> **About this task**
Read the data below. Then repeat all of it exactly.

Data shown: Begin

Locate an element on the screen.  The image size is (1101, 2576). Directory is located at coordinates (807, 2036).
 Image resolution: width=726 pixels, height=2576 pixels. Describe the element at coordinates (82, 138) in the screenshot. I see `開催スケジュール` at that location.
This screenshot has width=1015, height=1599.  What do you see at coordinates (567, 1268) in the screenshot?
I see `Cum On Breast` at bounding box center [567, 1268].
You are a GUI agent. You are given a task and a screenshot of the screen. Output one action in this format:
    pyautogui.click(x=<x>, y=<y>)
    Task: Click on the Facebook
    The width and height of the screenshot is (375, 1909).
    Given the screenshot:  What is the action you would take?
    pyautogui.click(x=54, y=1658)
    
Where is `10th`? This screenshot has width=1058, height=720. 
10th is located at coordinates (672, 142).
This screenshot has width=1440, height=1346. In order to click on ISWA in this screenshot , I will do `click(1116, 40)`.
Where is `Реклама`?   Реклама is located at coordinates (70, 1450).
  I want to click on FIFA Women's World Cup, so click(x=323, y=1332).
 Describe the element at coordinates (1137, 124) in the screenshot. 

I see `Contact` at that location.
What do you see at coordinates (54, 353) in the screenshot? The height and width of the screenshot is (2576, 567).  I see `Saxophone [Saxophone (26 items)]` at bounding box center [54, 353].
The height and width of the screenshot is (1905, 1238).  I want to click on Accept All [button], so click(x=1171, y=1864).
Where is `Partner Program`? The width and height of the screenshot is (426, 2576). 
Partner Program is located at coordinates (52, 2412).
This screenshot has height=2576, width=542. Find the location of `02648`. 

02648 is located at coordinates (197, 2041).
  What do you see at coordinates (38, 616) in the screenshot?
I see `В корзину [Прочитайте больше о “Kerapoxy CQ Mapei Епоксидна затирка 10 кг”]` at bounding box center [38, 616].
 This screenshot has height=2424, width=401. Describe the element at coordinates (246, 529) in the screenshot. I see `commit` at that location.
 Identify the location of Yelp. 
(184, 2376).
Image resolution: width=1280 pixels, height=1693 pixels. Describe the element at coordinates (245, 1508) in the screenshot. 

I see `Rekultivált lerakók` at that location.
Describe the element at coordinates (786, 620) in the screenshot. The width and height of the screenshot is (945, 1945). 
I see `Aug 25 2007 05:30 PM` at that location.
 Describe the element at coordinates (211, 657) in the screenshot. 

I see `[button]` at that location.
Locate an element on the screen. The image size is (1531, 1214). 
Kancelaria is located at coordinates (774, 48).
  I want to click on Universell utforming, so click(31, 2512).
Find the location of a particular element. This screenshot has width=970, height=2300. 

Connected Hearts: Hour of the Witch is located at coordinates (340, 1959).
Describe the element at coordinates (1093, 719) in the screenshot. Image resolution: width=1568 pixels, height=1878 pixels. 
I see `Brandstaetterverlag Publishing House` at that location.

Data shown: End

> **Result**
Locate an element on the screen.  The image size is (1101, 2576). Directory is located at coordinates (807, 2036).
 Image resolution: width=726 pixels, height=2576 pixels. Describe the element at coordinates (82, 138) in the screenshot. I see `開催スケジュール` at that location.
This screenshot has width=1015, height=1599.  What do you see at coordinates (567, 1268) in the screenshot?
I see `Cum On Breast` at bounding box center [567, 1268].
You are a GUI agent. You are given a task and a screenshot of the screen. Output one action in this format:
    pyautogui.click(x=<x>, y=<y>)
    Task: Click on the Facebook
    The width and height of the screenshot is (375, 1909).
    Given the screenshot:  What is the action you would take?
    pyautogui.click(x=54, y=1658)
    
Where is `10th`? This screenshot has width=1058, height=720. 
10th is located at coordinates (672, 142).
This screenshot has width=1440, height=1346. In order to click on ISWA in this screenshot , I will do `click(1116, 40)`.
Where is `Реклама`?   Реклама is located at coordinates (70, 1450).
  I want to click on FIFA Women's World Cup, so click(x=323, y=1332).
 Describe the element at coordinates (1137, 124) in the screenshot. 

I see `Contact` at that location.
What do you see at coordinates (54, 353) in the screenshot? The height and width of the screenshot is (2576, 567).  I see `Saxophone [Saxophone (26 items)]` at bounding box center [54, 353].
The height and width of the screenshot is (1905, 1238).  I want to click on Accept All [button], so click(x=1171, y=1864).
Where is `Partner Program`? The width and height of the screenshot is (426, 2576). 
Partner Program is located at coordinates (52, 2412).
This screenshot has height=2576, width=542. Find the location of `02648`. 

02648 is located at coordinates (197, 2041).
  What do you see at coordinates (38, 616) in the screenshot?
I see `В корзину [Прочитайте больше о “Kerapoxy CQ Mapei Епоксидна затирка 10 кг”]` at bounding box center [38, 616].
 This screenshot has height=2424, width=401. Describe the element at coordinates (246, 529) in the screenshot. I see `commit` at that location.
 Identify the location of Yelp. 
(184, 2376).
Image resolution: width=1280 pixels, height=1693 pixels. Describe the element at coordinates (245, 1508) in the screenshot. 

I see `Rekultivált lerakók` at that location.
Describe the element at coordinates (786, 620) in the screenshot. The width and height of the screenshot is (945, 1945). 
I see `Aug 25 2007 05:30 PM` at that location.
 Describe the element at coordinates (211, 657) in the screenshot. 

I see `[button]` at that location.
Locate an element on the screen. The image size is (1531, 1214). 
Kancelaria is located at coordinates (774, 48).
  I want to click on Universell utforming, so click(31, 2512).
Find the location of a particular element. This screenshot has width=970, height=2300. 

Connected Hearts: Hour of the Witch is located at coordinates (340, 1959).
Describe the element at coordinates (1093, 719) in the screenshot. Image resolution: width=1568 pixels, height=1878 pixels. 
I see `Brandstaetterverlag Publishing House` at that location.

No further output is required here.